La doctrine républicaine, en tant qu’elle met en place les conditions de la réalisation des principes de liberté inspirés de la Révolution, pose un projet politiquement fondateur et socialement novateur. Dans un objectif de justice sociale, il s’agit de construire un mode d’appartenance à la société où l’individu puisse trouver sa place tout en respectant la contrainte collective dont dépend sa propre liberté. En somme, organiser la coexistence des libertés par une action égalisatrice des conditions initiales permettant de doter les citoyens des capacités de liberté. Outre l’École comme facteur de prise de conscience et d’émancipation, la République va donc engager progressivement une justice active de répartition permettant de sécuriser la situation des salariés.
De l’assistance…
En actant le caractère indispensable du travail comme source de revenu et donc d’intégration sociale, les lois d’assistance confèrent d’abord aux salariés une correction des inégalités induites par l’organisation du marché ou les conditions de travail et traduisent le pari de la réciprocité entre l’individu et le collectif. Réciprocité future pour l’enfant orphelin (1904) ou le salarié malade (1893) à qui la République confère les capacités de s’élever et de se soigner malgré sa situation, lui permettant plus tard de pouvoir contribuer à nouveau et en retour. Réciprocité passée au vieillard (1905) à qui la collectivité salue son engagement, sa participation à la production de la richesse nationale en lui octroyant les moyens de vie, de subsistance, une pension.  Toutefois, face au refus du patronat et des ouvriers de se voir prélever une part de leur – faible – revenu, l’État intervient sans obliger la cotisation jusqu’au risque de déséquilibrer son budget dans une période de montée de l’industrialisme et de la croissance de la pauvreté.

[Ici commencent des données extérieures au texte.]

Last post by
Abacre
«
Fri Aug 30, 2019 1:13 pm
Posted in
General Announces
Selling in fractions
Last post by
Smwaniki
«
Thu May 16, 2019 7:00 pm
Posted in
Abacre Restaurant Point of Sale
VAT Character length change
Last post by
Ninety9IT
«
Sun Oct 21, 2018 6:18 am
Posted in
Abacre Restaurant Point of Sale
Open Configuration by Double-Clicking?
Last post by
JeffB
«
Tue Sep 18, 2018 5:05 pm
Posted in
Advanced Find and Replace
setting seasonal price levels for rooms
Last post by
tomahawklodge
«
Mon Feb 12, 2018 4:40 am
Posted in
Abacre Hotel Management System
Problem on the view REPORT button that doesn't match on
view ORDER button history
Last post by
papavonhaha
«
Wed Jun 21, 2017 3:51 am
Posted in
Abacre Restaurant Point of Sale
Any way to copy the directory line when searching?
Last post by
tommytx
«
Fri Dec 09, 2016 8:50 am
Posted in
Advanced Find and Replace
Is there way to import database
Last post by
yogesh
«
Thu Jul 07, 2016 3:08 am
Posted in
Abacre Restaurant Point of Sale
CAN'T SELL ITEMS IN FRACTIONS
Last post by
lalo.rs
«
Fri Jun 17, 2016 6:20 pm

… en passant par l’assurance…
L’assurance et la mutualité se développent dans un second temps pour appuyer la sécurité de la protection salariale dans la liberté de choix et d’adhésion. D’abord peu soutenue par l’Etat, celui-ci encourage en 1898 une diversification des mutuelles mais qui auront cependant une couverture limitée au salarié et non à sa famille mais non au demandeur d’emploi et ce, avec des prestations relativement faibles. Ici, la dynamique rencontre l’hostilité des représentants ouvriers qui dénoncent l’emprise des notables locaux sur la gestion des organismes, ses scandales de gestion et les relations de dépendance qu’ils créent entre le patron et le salarié.

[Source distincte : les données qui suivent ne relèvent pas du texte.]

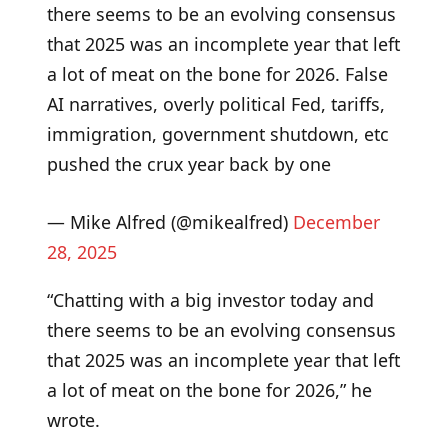
there seems to be an evolving consensus
that 2025 was an incomplete year that left
a lot of meat on the bone for 2026. False
AI narratives, overly political Fed, tariffs,
immigration, government shutdown, etc
pushed the crux year back by one
— Mike Alfred (@mikealfred)
December
28, 2025
“Chatting with a big investor today and
there seems to be an evolving consensus
that 2025 was an incomplete year that left
a lot of meat on the bone for 2026,” he
wrote.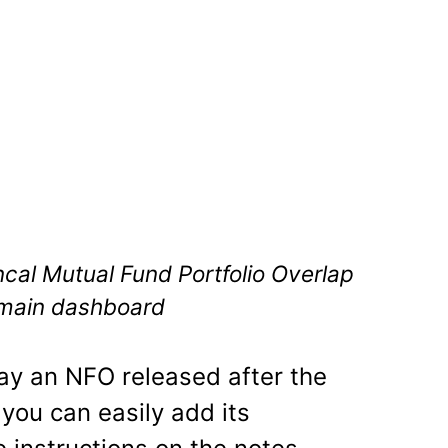
ncal Mutual Fund Portfolio Overlap
 main dashboard
say an NFO released after the
, you can easily add its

… jusqu’au principe d’obligation
La troisième étape de cette progressive gestation législative vers la protection des travailleurs correspond à l’instauration du principe d’obligation en matière de protection sociale qui construit un nouveau départ dans le rapport démocratie/économie. En effet, dans le contexte de l’après première guerre mondiale, l’intervention de l’Etat est légitimée notamment par sa fonction militaire mais aussi par la nécessité de son implication au service de la population (maladie et indemnités blessés de guerre).
L’obligation assure dès lors la mise en place d’une protection égalitaire et redistributrice pour l’ensemble de la population ; la gestion non dévoyée par l’autorité publique participe à sa reconnaissance par le monde ouvrier. C’est ainsi que sont instaurées les retraites ouvrières et paysannes (1910), l’assurance sociale (1928) ou l’allocation familiale (1932) qui universalisent les droits politiques à travers l’action pratique dans le champ socioéconomique. Pour assurer la mise en place des moyens humains, financiers et institutionnels et leur évolution, le rôle de l’administration fut indispensable. Plus particulièrement, Henri Monod qui fut directeur de l’Assistance Publique et Georges Cohen-Salvador pour l’assurance sociale, surent tous deux construire les coalitions scientifiques, techniques et politiques pour construire des projets crédibles.

1945, vers un nouveau cours démocratique…
Au sortir de la seconde guerre mondiale, les pays européens s’engagent chacun dans la construction d’un contrat social et démocratique réaffirmé où, dans un esprit de consensus national, la Sécurité sociale en devient une institution-piller. Cet instant est celui de la victoire de l’idée socialiste ; l’idée que l’égalité dans la protection des besoins humains découle de l’égalité politique et citoyenne ; l’idée que l’impératif social s’impose comme finalité du pouvoir politique. Inscrit dans une dynamique internationale (avec la Charte de l’Atlantique en 1941 et celle l’OIT à Philadelphie en 1944), hérité de l’esprit de la Résistance et en réaction aux dérives tant libérales que communistes, c’est le socialisme réformiste de Blum et Hauriou qui pose la double nécessité de promouvoir et l’individu, et l’organisation collective. C’est d’ailleurs ce principe que consacre le Préambule la Constitution de 1946 en fixant en plus de la forme de l’Etat, ces orientations économiques et sociales constitutives de notre contrat social.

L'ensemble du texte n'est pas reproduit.